[YOUR OBJECTIVE] Isolate every line in the records below with "nuôi" in it.

━━ DATA EXTRACT ━━

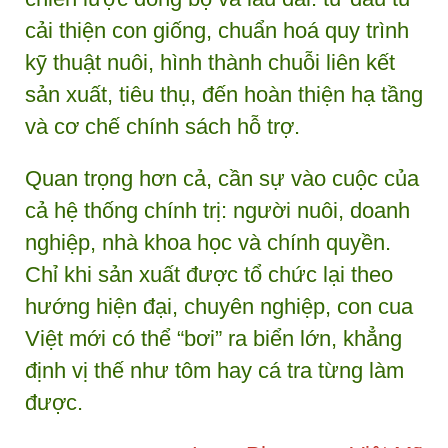
cải thiện con giống, chuẩn hoá quy trình
kỹ thuật nuôi, hình thành chuỗi liên kết
sản xuất, tiêu thụ, đến hoàn thiện hạ tầng
và cơ chế chính sách hỗ trợ.
Quan trọng hơn cả, cần sự vào cuộc của
cả hệ thống chính trị: người nuôi, doanh
nghiệp, nhà khoa học và chính quyền.
Chỉ khi sản xuất được tổ chức lại theo
hướng hiện đại, chuyên nghiệp, con cua
Việt mới có thể “bơi” ra biển lớn, khẳng
định vị thế như tôm hay cá tra từng làm
được.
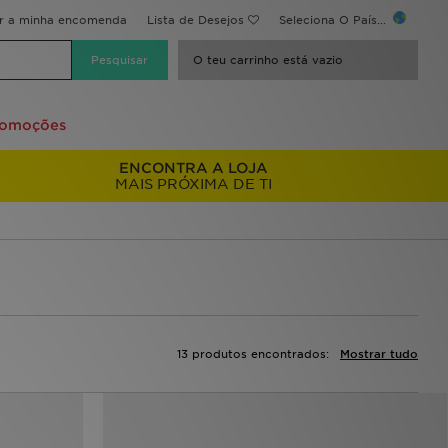
ir a minha encomenda
Lista de Desejos
Seleciona O País...
O teu carrinho está vazio
romoções
ENCONTRA A LOJA
MAIS PRÓXIMA DE TI
13 produtos encontrados:
Mostrar tudo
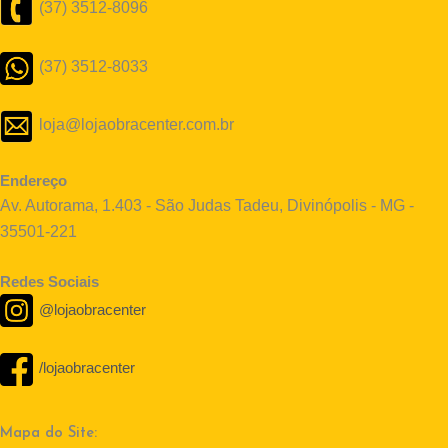
(37) 3512-8096
(37) 3512-8033
loja@lojaobracenter.com.br
Endereço
Av. Autorama, 1.403 - São Judas Tadeu, Divinópolis - MG -
35501-221
Redes Sociais
@lojaobracenter
/lojaobracenter
Mapa do Site:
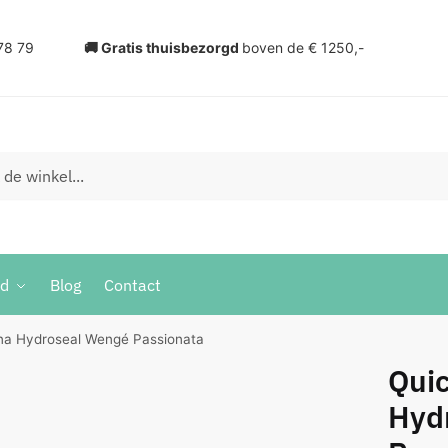
78 79
🚚 Gratis thuisbezorgd
boven de € 1250,-
ud
Blog
Contact
gna Hydroseal Wengé Passionata
Quic
Hyd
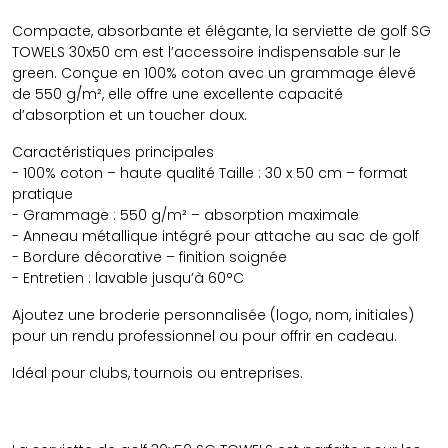
Compacte, absorbante et élégante, la serviette de golf SG
TOWELS 30x50 cm est l’accessoire indispensable sur le
green. Conçue en 100% coton avec un grammage élevé
de 550 g/m², elle offre une excellente capacité
d’absorption et un toucher doux.
Caractéristiques principales
- 100% coton – haute qualité Taille : 30 x 50 cm – format
pratique
- Grammage : 550 g/m² – absorption maximale
- Anneau métallique intégré pour attache au sac de golf
- Bordure décorative – finition soignée
- Entretien : lavable jusqu’à 60°C
Ajoutez une broderie personnalisée (logo, nom, initiales)
pour un rendu professionnel ou pour offrir en cadeau.
Idéal pour clubs, tournois ou entreprises.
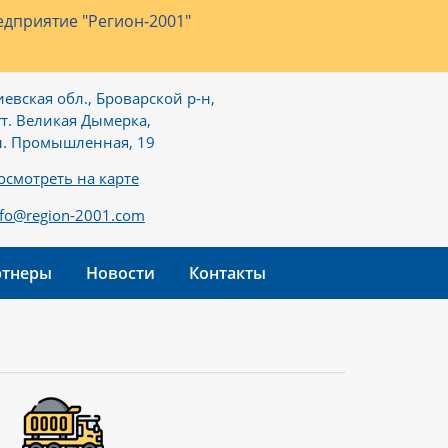
дприятие "Регион-2001"
иевская обл., Броварской р-н,
гт. Великая Дымерка,
л. Промышленная, 19
осмотреть на карте
nfo@region-2001.com
ртнеры
Новости
Контакты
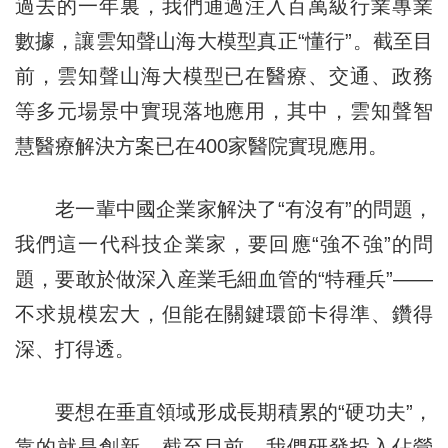
過去的一年裏，我們通過注入百萬級行業專業
數據，讓雲知聲山海大模型真正“懂行”。截至目
前，雲知聲山海大模型已在醫療、交通、政務
等多元場景中實現落地應用，其中，雲知聲智
慧醫療解決方案已在400家醫院實現應用。
老一輩中國企業家解決了“有沒有”的問題，
我們這一代科技企業家，要回應“強不強”的問
題，要敢於做深入産業毛細血管的“特種兵”——
不求規模宏大，但能在關鍵環節卡得準、鑽得
深、打得透。
要想在垂直領域形成長期積累的“硬功夫”，
靠的就是創新。截至目前，我們研發投入佔營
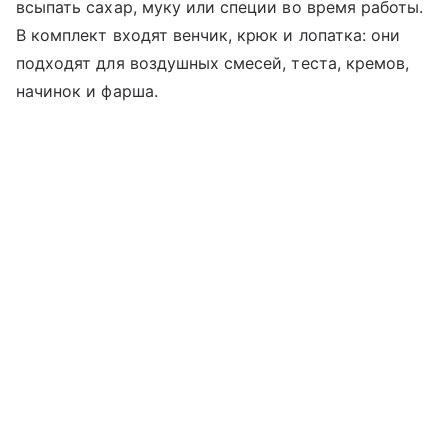
всыпать сахар, муку или специи во время работы.
В комплект входят венчик, крюк и лопатка: они
подходят для воздушных смесей, теста, кремов,
начинок и фарша.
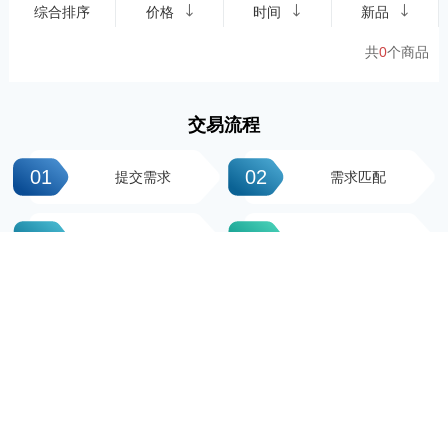
综合排序
价格
时间
新品
共
0
个商品
交易流程
01
02
提交需求
需求匹配
03
04
签署协议
平台操作
05
06
支付尾款
完成交易
科粤知识产权
地址：广州市越秀区先烈中路100号大院23-1栋616房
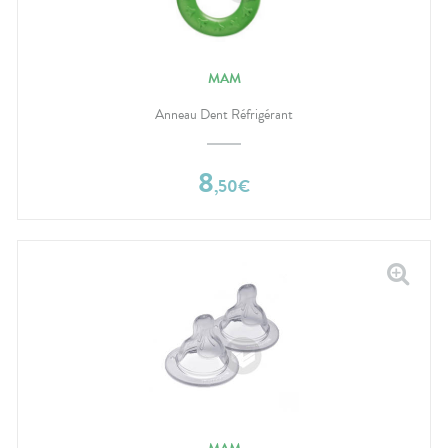
MAM
Anneau Dent Réfrigérant
8
,
50
€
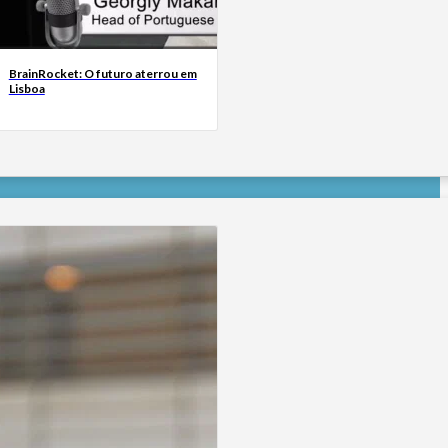
BrainRocket: O futuro aterrou em
Lisboa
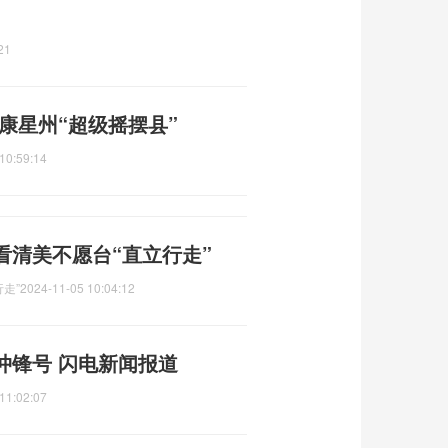
21
康星州“超级摇摆县”
10:59:14
看清美不愿台“直立行走”
走”
2024-11-05 10:04:12
冲锋号 闪电新闻报道
11:02:07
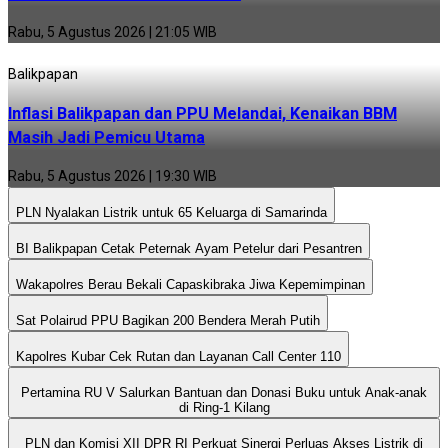
Rabu, 5 Agustus 2026 | 21:05 WIB
Balikpapan
Inflasi Balikpapan dan PPU Melandai, Kenaikan BBM
Masih Jadi Pemicu Utama
Rabu, 5 Agustus 2026 | 19:30 WIB
PLN Nyalakan Listrik untuk 65 Keluarga di Samarinda
BI Balikpapan Cetak Peternak Ayam Petelur dari Pesantren
Wakapolres Berau Bekali Capaskibraka Jiwa Kepemimpinan
Sat Polairud PPU Bagikan 200 Bendera Merah Putih
Kapolres Kubar Cek Rutan dan Layanan Call Center 110
Pertamina RU V Salurkan Bantuan dan Donasi Buku untuk Anak-anak
di Ring-1 Kilang
PLN dan Komisi XII DPR RI Perkuat Sinergi Perluas Akses Listrik di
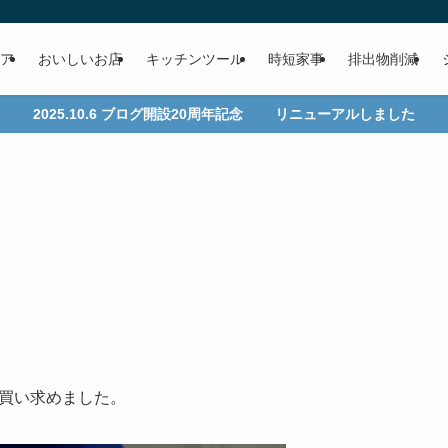
ア
おいしいお店
キッチンツール
時短家事
排出物削減
2025.10.6 ブログ開設20周年記念 リニューアルしました
で買い求めました。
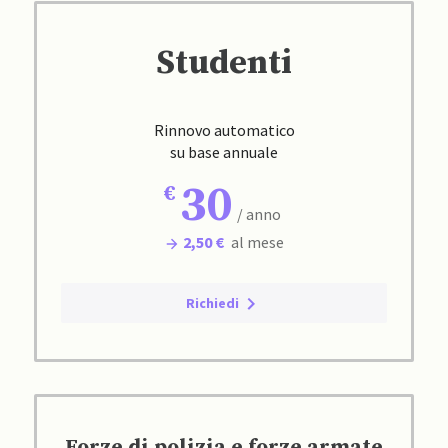
Studenti
Rinnovo automatico
su base annuale
30
/ anno
2,50 €
al mese
Richiedi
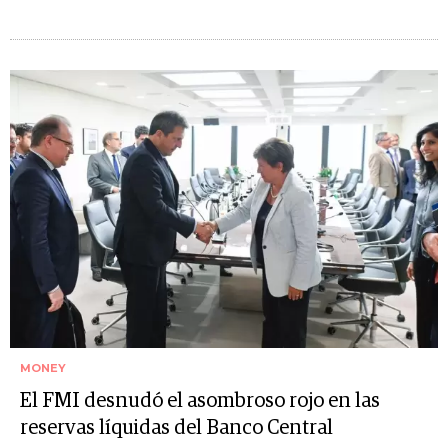
MONEY
El FMI desnudó el asombroso rojo en las
reservas líquidas del Banco Central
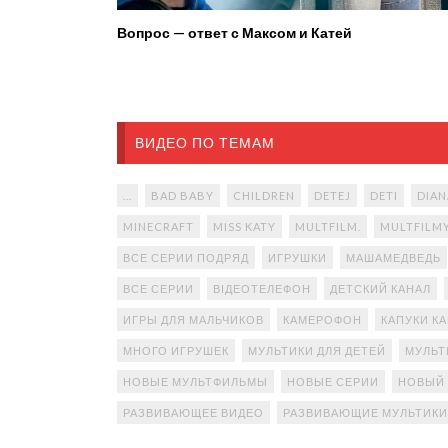
Вопрос — ответ с Максом и Катей
ВИДЕО ПО ТЕМАМ
...
BAD BABY
CHILDREN
DETEJ
DETI
DIAN
MINECRAFT
MISS KATY
MULTFILM.
MULTFILM
ВСЕ СЕРИИ ПОДРЯД
ИГРУШКИ
МАШАМЕДВЕДЬ
ВСЕ СЕРИИ
ВІДЕОТЕЛЕФОН
ДЕТСКИЙ КАНАЛ
ИГРЫ ДЛЯ МАЛЬЧИКОВ
КАМЕРОФОН
КАПУКИ К
МНОГО ИГРУШЕК
МУЛЬТИКИ ДЛЯ ДЕТЕЙ
МУЛЬТ
НОВЫЕ МУЛЬТФИЛЬМЫ
НОВЫЕ СЕРИИ
НОВЫЙ
РАЗВИВАЮЩЕЕ ВИДЕО
РАЗВИВАЮЩИЕ МУЛЬТИКИ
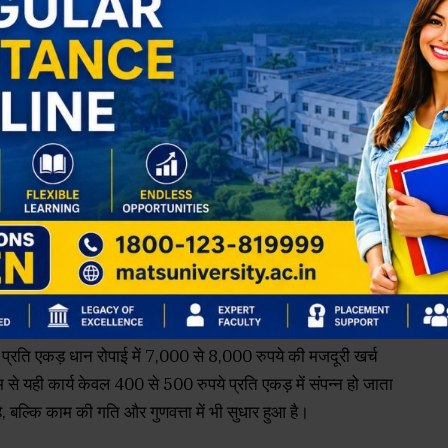
गढ़ के किसान निरंतर नवाचार अपना रहे हैं। इसी कड़ी में विकासखंड
पिता श्री बुधारी साहू अपने क्षेत्र के किसानों के लिए एक मिसाल
ंने अपनी खेती को न केवल लाभकारी बनाया, बल्कि अन्य किसानों
 धान की खेती में ’पैडी ट्रांसप्लांटर’ तकनीक का सफलतापूर्वक उपयोग कर
ंपरिक तरीकों की तुलना में कहीं अधिक सस्ती, समय की बचत करने वाली
े प्रति एकड़ धान रोपाई में 7,000 से 8,000 रुपये की मजदूरी खर्च
म से यही कार्य केवल 400 से 500 रुपये प्रति एकड़ में संपन्न हो जाता
 बल्कि काम की गति और गुणवत्ता में भी सुधार हुआ है।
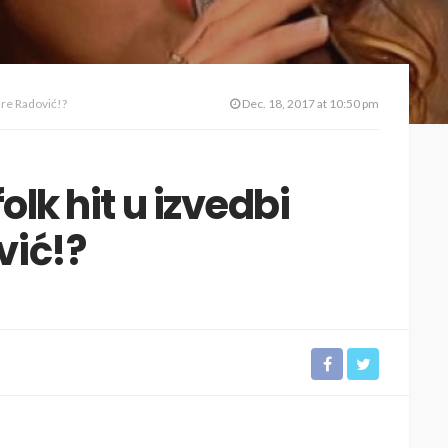
dre Radović!?
Dec. 18, 2017 at 10:50 pm
olk hit u izvedbi
vić!?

━━━

[WRITTEN ANSWER]
kỹ thuật nuôi, hình thành chuỗi liên kết
cả hệ thống chính trị: người nuôi, doanh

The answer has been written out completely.